# CAN I FEED MY RB's CHICKEN AND HAM AND that stuff



## HellSpawn (Oct 7, 2004)

CAN I FEED MY RB's CHICKEN AND HAM AND that stuff


----------



## timmy (Mar 29, 2004)

HellSpawn said:


> CAN I FEED MY RB's CHICKEN AND HAM AND that stuff


 Yes, but it can't be marinated!


----------



## rchan11 (May 6, 2004)

You can feed them pretty much any natural meat.


----------



## r0d1mus (Jul 5, 2004)

I like to through in a drumstick every once in a while and watch them eat it to the bone


----------



## LOON (Jan 30, 2004)

Mine love raw chicken. Only do it as a treat now and then.


----------



## Judazzz (Jan 13, 2003)

Raw chicken or turkey is fine, as long as you use lean parts like chicken breast, and as long as you feed it as a treat only, no more than once or twice per month.

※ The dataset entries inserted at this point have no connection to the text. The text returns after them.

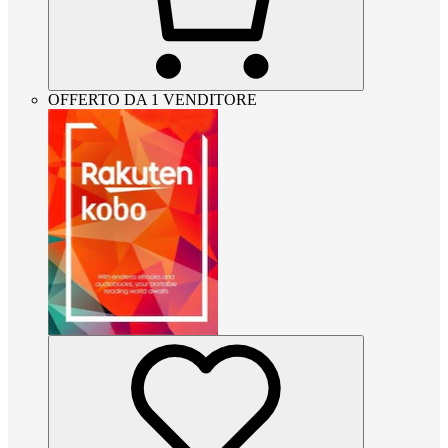
OFFERTO DA 1 VENDITORE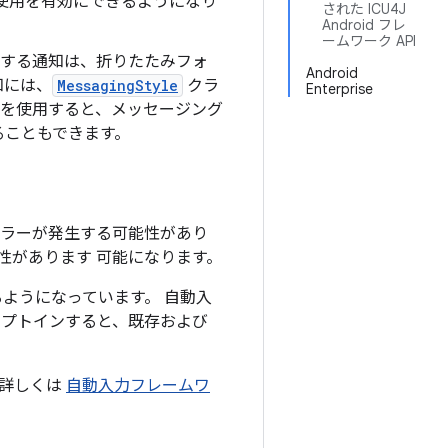
使用を有効にできるようになり
された ICU4J
Android フレ
ームワーク API
する通知は、折りたたみフォ
Android
知には、
MessagingStyle
クラ
Enterprise
を使用すると、メッセージング
ることもできます。
エラーが発生する可能性があり
性があります 可能になります。
できるようになっています。 自動入
オプトインすると、既存および
 詳しくは
自動入力フレームワ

Marinated or seasoned chicken is a big no-no (it'll kill your fish in no-time!), and I would stay away from ham as well - it contains too much fat, usually contains chemical additives and spices, and it doesn't really match the natural diet of piranha's either...


----------



## Anko (Oct 2, 2004)

a drumstick...mmm....k.......


----------



## zygapophysis (Jul 16, 2004)

i feed raw chicken once in a while, chicken hearts once in a while


----------